During the period from February 2012 to February 2013, Yoseph Zekri was our sole officer, director and employee. On March 15, 2013, we entered into an employment agreement with Mr. Sharar Ginsburg, who received an MBA degree from the Peres Academic Institution in Israel, with a major in Marketing. Mr. Ginsburg has been appointed our CEO and acting CFO and director. Mr. Zekri will continue to serve as Secretary and Chairman. We have no full-time employees. Mr. Ginsberg and Mr. Zekri, provide service to us on an as-needed basis. In addition, we have engaged the services of Tal Yoresh as our representative in Australia and New Zealand. During the next twelve months, under the direction and supervision of Mr. Ginsburg, we expect to assemble a marketing team of both full and part-time employees as well as independent marketing consultants who will be paid on a commission basis, to further our water treatment product distribution business. The implementation and timing of our hiring plan is dependent upon available financial resources.

Legal Proceedings

There are no pending legal proceedings to which the Company is a party or in which any director, officer or affiliate of the Company, any owner of record or beneficially of more than 5% of any class of voting securities of the Company, or security holder is a party adverse to the Company or has a material interest adverse to the Company. The Company's property is not the subject of any pending legal proceedings.

Governmental Regulation

The U.S. Environmental Protection Agency (EPA) and NSF International (NSF), an independent third party testing laboratory accredited by the EPA, have partnered to form an Environmental Technology Verification (ETV) Protocol that most states and other jurisdictions currently require for water treatment technology products to be sold in their respective states/jurisdictions. To date, none of the Treatec21 or GreenEng water treatment products have been sold or installed in the United States. Unless and until the products that we are licensed to sell are approved, of which there can be no assurance, our water treatment products can not be sold in the U.S. As we continue to raise capital, which initially will be from our existing shareholders, we plan to utilize our limited resources to seek approval from the EPA conducted by NSF International, which process typically takes from nine months to one year and could cost up to $400,000. There can be given no assurance that we will receive approval for the EPA and NSF for our water treatment products.

NSF has in place a Standard 61 leeching test for water disinfection units for potable water systems that is required throughout the U.S. to determine if chemicals or compounds from the unit’s structure are leeched into the water.

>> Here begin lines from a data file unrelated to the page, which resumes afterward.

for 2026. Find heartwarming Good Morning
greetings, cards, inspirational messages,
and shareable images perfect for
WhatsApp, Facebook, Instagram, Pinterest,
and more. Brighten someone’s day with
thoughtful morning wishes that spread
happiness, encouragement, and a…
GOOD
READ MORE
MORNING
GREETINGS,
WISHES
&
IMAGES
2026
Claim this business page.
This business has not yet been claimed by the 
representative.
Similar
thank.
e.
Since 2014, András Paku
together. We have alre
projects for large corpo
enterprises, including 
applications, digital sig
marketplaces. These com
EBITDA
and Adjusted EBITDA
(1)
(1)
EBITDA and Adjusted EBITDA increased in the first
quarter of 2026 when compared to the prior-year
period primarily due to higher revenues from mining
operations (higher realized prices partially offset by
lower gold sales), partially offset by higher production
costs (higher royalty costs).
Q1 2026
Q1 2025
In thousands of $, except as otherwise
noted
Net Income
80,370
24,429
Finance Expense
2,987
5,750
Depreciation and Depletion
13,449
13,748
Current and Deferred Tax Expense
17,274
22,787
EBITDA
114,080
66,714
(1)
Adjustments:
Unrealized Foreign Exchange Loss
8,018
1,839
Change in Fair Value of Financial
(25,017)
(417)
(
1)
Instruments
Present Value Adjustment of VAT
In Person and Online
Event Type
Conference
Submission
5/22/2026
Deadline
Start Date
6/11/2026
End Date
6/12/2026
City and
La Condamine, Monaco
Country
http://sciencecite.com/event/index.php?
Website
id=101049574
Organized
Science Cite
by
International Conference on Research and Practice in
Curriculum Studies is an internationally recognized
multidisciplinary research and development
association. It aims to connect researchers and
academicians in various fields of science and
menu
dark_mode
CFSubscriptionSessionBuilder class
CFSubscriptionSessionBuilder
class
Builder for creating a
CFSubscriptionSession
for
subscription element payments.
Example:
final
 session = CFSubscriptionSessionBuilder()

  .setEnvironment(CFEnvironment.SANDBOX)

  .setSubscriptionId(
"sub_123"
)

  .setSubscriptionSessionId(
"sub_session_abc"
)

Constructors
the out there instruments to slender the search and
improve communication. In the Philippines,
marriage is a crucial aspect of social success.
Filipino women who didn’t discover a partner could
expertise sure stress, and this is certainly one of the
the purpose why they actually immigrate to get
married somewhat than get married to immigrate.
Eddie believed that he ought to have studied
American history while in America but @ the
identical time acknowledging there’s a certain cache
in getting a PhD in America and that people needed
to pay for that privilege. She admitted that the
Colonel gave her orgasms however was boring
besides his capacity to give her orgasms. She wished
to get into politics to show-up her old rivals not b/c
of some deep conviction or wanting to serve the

We believe that the Standard 61 testing protocol for leeched contaminants from the unit can be concurrently done by NSF and is estimated to take about two months. Standard 61 is not overseen directly by the EPA, but is required by individual states to allow products to be sold within their state. Any water treatment device that has “wetted parts”, or parts that come in direct contact with drinking water, must have those parts tested for acceptable levels of leeched contaminants into the drinking water. Specific parts are exposed to different water temperatures and pH level variables for certain lengths of time to determine if any unacceptable levels of contaminants enter the water. Once Standard 61 testing is successfully concluded, of which there can be no assurance, the tested unit category will earn the NSF 61 mark.

In order to enter into the swimming pool and bathing water system market, in which GreenEng participates, a Standard 50 testing must be undertaken to determine if adequate microbial eradication takes place. Each individual state governs its own regulations as related to water disinfection products and the ETV Protocol. California, for example, requires pre-approval of the testing protocol be used for the ETV laboratory testing of microbial eradication so that it meets their standards, and California also requires that certain standards be met depending upon the use of the water disinfection unit, such as Standards 51 and 60. Certain other non-governmental agencies might also be required to inspect the units for adequacy on such things as seismic activity durability.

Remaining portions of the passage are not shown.